# [PROBLEM DETAILS]
Transcribe the records from the line containing "Akademii Piłkarskiej BS P" onward, up to and including the final line, exactly and without anything else.

══ PROVIDED ENTRIES ══

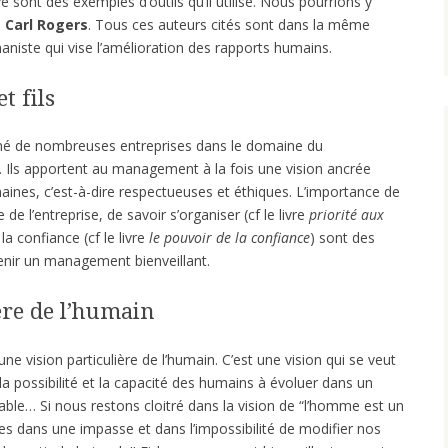
 sont des exemples d’outils qu’il utilise. Nous pourrions y
e
Carl Rogers
. Tous ces auteurs cités sont dans la même
iste qui vise l’amélioration des rapports humains.
t fils
é de nombreuses entreprises dans le domaine du
 Ils apportent au management à la fois une vision ancrée
maines, c’est-à-dire respectueuses et éthiques. L’importance de
 de l’entreprise, de savoir s’organiser (cf le livre
priorité aux
la confiance (cf le livre
le pouvoir de la confiance
) sont des
venir un management bienveillant.
ère de l’humain
ne vision particulière de l’humain. C’est une vision qui se veut
 la possibilité et la capacité des humains à évoluer dans un
iable… Si nous restons cloitré dans la vision de “l’homme est un
 dans une impasse et dans l’impossibilité de modifier nos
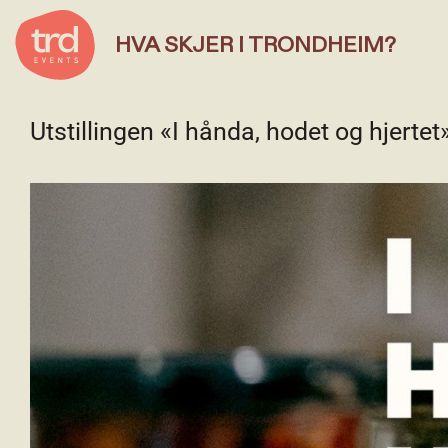
HVA SKJER I TRONDHEIM?
Utstillingen «I hånda, hodet og hjert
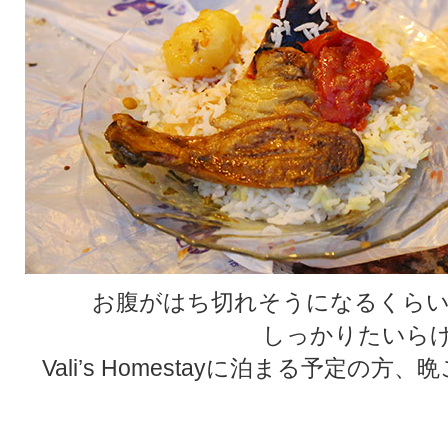
お腹がはち切れそうになるくらい
しっかりたいらげ
Vali’s Homestayに泊まる予定の方、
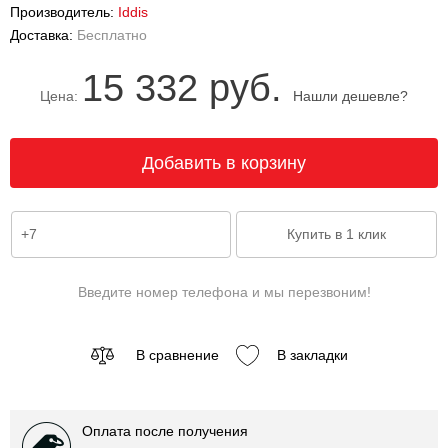
Производитель:
Iddis
Доставка:
Бесплатно
15 332 руб.
Цена:
Нашли дешевле?
Введите номер телефона и мы перезвоним!
В сравнение
В закладки
Оплата после получения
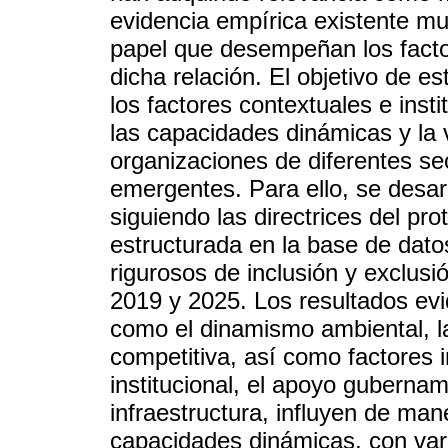
evidencia empírica existente mu
papel que desempeñan los factor
dicha relación. El objetivo de est
los factores contextuales e inst
las capacidades dinámicas y la 
organizaciones de diferentes se
emergentes. Para ello, se desarr
siguiendo las directrices del 
estructurada en la base de datos
rigurosos de inclusión y exclusi
2019 y 2025. Los resultados evi
como el dinamismo ambiental, la
competitiva, así como factores i
institucional, el apoyo gubernam
infraestructura, influyen de man
capacidades dinámicas, con var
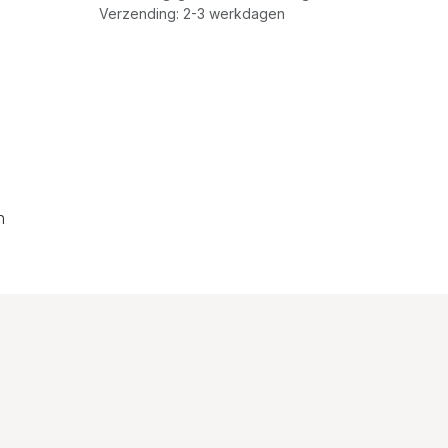
Verzending: 2-3 werkdagen
n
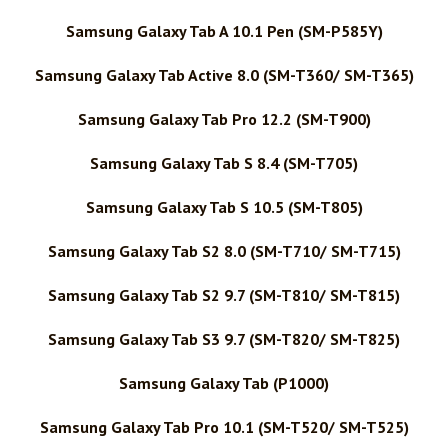
Samsung Galaxy Tab A 10.1 Pen (SM-P585Y)
Samsung Galaxy Tab Active 8.0 (SM-T360/ SM-T365)
Samsung Galaxy Tab Pro 12.2 (SM-T900)
Samsung Galaxy Tab S 8.4 (SM-T705)
Samsung Galaxy Tab S 10.5 (SM-T805)
Samsung Galaxy Tab S2 8.0 (SM-T710/ SM-T715)
Samsung Galaxy Tab S2 9.7 (SM-T810/ SM-T815)
Samsung Galaxy Tab S3 9.7 (SM-T820/ SM-T825)
Samsung Galaxy Tab (P1000)
Samsung Galaxy Tab Pro 10.1 (SM-T520/ SM-T525)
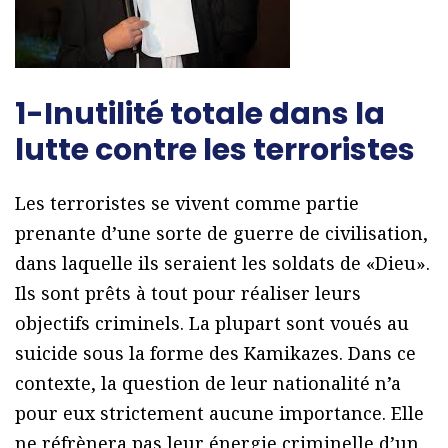
1-Inutilité totale dans la
lutte contre les terroristes
Les terroristes se vivent comme partie
prenante d’une sorte de guerre de civilisation,
dans laquelle ils seraient les soldats de «Dieu».
Ils sont prêts à tout pour réaliser leurs
objectifs criminels. La plupart sont voués au
suicide sous la forme des Kamikazes. Dans ce
contexte, la question de leur nationalité n’a
pour eux strictement aucune importance. Elle
ne réfrènera pas leur énergie criminelle d’un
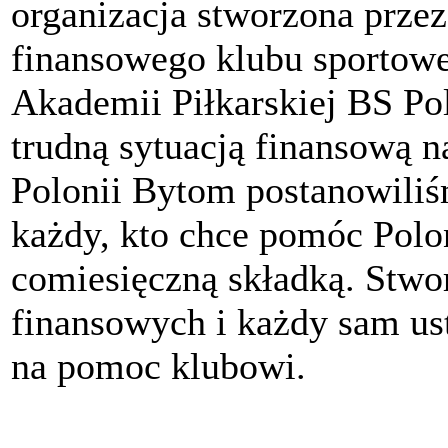
organizacja stworzona przez
finansowego klubu sportow
Akademii Piłkarskiej BS P
trudną sytuacją finansową n
Polonii Bytom postanowili
każdy, kto chce pomóc Polon
comiesięczną składką. Stwo
finansowych i każdy sam ust
na pomoc klubowi.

═══

# [WRITTEN ANSWER]
Akademii Piłkarskiej BS P
trudną sytuacją finansową n
Polonii Bytom postanowili
każdy, kto chce pomóc Polon
comiesięczną składką. Stwo
finansowych i każdy sam ust
na pomoc klubowi.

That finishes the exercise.